That is what they want *you* to think. An all pellet diet is just like an all seed diet, both diets are not good, and both diets will contribute to health problems. I give my birds Roudybush and Dr Macs organic pellets, but pellets only make up very little of my birds diet (about 20%) as they get sprouted seed, beans, legumes, and cooked/fresh vegetables, grains, mash, and a parrot blend. 

Something else you may want to try, sprouting seed. It is much more beneficial and much better then just pellets, or just seed. Here is an article on how to sprout seed as well as information about sprouting seed and how good it is for birds: http://www.landofvos.com/articles/sprouts.html I have 5 Cockatiels that I have not had for long, their diet was seed and vegetables a few times a week, I had put sprouts in their dish one day, an hour later, they had chowed it all down and had not left one bit, they loved it and have _never _even had it before. Now they enjoy their spouts for dinner every night!
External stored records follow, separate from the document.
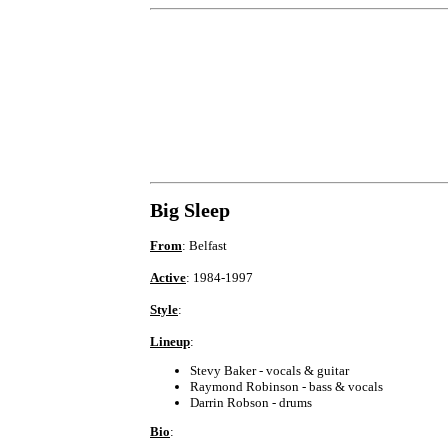
Big Sleep
From
: Belfast
Active
: 1984-1997
Style
:
Lineup
:
Stevy Baker - vocals & guitar
Raymond Robinson - bass & vocals
Darrin Robson - drums
Bio
:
A lot of people give up too quickly when it comes to trying to get their bird(s) to eat vegetables, the quicker you give up, the longer it will take when you try again later on, the key is to not give up and keep trying, sure it can take weeks, months, sometimes over a year, but it doesn't mean it won't happen and it is totally worth it! A helpful link you can read here: http://www.cockatielcottage.net/recipes.html


----------



## Annie (Nov 20, 2009)

Thanks Solace for your very detailed response. I wish you lived closer to me so I could just come steal sprouted seeds from you and I won't have to do it.  Okay, no more being lazy. I will get my act together and look into sprouting seeds and all. Thank you again.


----------



## Belinda (Oct 9, 2010)

My two love pellets too... any sort - Roudybush, Harrisons or Vetafarm. Piggy piggy piggy. I only give them a couple of teaspoons-full in their cage, and they have a selection of fresh veg, sprouts, grains and seed every few days. I prefer them to snack on the pellets all day and have other foods for main meals. They love pigging out on pellets, but that's nothing compared to the excitement that goes on around seed! It's like letting two kids loose in a candy store.


----------